* DIRECTIONS FOR THIS TASK *
Here is the task for the records below: repeat exactly the lines from the one with "palier. Lorsque je" to the one with "café, sucre. Gail", both included, and nothing else.

----

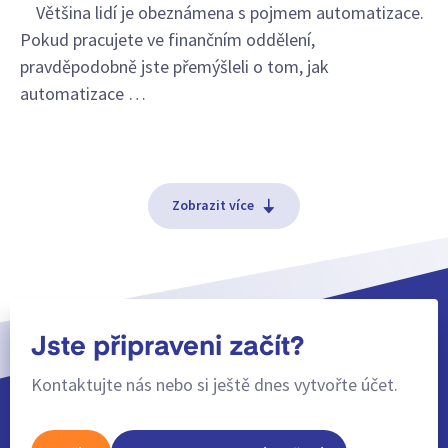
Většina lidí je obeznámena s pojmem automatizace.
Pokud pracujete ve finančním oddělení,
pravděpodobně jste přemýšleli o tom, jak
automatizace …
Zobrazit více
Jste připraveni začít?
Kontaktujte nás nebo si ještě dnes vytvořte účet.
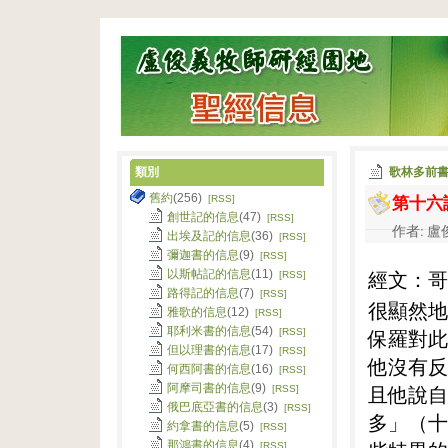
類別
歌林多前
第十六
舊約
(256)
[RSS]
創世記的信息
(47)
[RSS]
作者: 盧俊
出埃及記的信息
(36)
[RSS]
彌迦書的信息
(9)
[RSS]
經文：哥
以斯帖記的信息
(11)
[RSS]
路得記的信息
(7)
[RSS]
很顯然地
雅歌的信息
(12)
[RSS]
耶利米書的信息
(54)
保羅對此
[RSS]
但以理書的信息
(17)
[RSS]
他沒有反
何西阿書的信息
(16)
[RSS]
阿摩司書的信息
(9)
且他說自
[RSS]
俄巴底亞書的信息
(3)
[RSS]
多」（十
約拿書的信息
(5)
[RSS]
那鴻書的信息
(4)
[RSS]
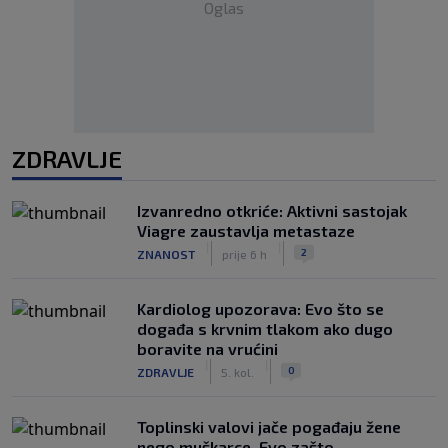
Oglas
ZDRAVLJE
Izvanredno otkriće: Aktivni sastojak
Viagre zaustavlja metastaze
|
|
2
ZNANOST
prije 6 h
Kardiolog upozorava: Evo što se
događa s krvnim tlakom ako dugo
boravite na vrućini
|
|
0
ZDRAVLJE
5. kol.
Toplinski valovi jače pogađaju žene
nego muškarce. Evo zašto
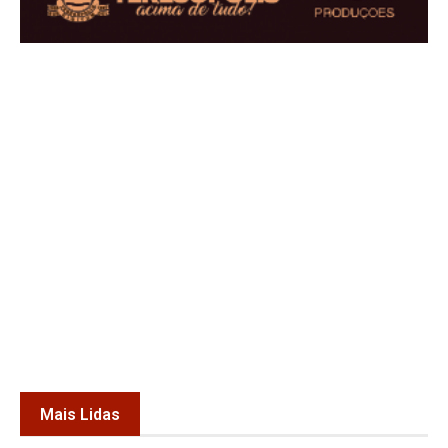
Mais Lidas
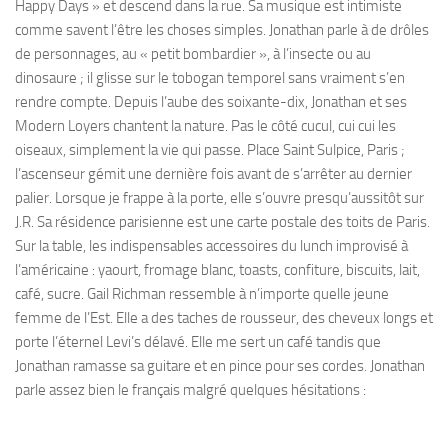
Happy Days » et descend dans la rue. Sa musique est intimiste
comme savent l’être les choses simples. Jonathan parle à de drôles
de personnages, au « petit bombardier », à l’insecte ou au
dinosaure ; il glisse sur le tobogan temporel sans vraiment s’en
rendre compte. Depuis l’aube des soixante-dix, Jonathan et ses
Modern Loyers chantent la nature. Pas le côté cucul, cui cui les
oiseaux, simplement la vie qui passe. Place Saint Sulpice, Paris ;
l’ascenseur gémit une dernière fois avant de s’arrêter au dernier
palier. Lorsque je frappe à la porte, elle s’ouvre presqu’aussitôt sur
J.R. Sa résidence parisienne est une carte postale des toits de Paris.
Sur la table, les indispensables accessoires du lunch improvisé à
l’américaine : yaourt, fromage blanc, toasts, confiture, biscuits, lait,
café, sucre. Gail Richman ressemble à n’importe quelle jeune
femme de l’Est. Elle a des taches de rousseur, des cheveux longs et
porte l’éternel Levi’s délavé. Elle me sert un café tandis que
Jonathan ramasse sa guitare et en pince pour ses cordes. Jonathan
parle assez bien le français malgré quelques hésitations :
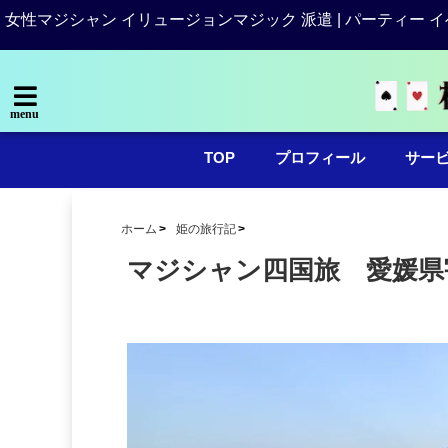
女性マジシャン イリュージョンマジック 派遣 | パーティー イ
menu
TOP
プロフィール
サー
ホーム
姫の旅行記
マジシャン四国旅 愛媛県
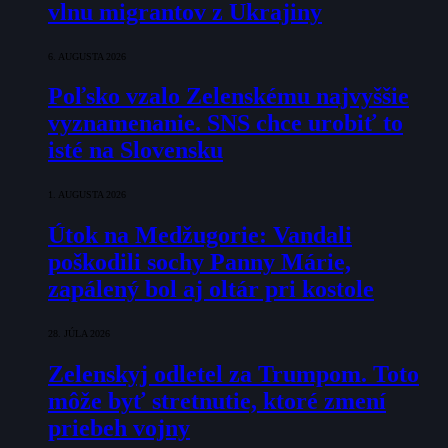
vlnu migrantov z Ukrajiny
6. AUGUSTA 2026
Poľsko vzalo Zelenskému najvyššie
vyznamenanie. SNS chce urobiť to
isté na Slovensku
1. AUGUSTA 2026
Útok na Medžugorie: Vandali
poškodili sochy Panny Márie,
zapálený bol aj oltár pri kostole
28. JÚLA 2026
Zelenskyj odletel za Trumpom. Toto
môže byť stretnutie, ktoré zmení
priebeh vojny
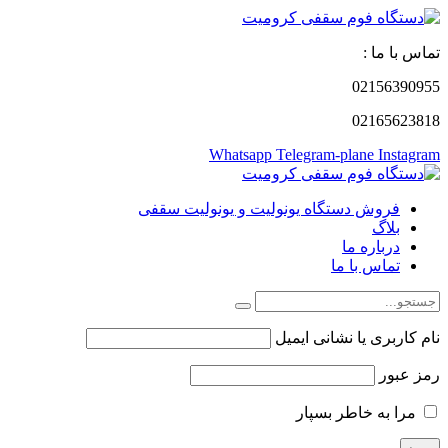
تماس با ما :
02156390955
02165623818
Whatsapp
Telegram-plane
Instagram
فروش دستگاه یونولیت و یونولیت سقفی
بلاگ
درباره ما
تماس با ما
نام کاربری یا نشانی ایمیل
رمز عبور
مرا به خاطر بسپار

----

* SOLUTION *
palier. Lorsque je frappe à la porte, elle s’ouvre presqu’aussitôt sur
J.R. Sa résidence parisienne est une carte postale des toits de Paris.
Sur la table, les indispensables accessoires du lunch improvisé à
l’américaine : yaourt, fromage blanc, toasts, confiture, biscuits, lait,
café, sucre. Gail Richman ressemble à n’importe quelle jeune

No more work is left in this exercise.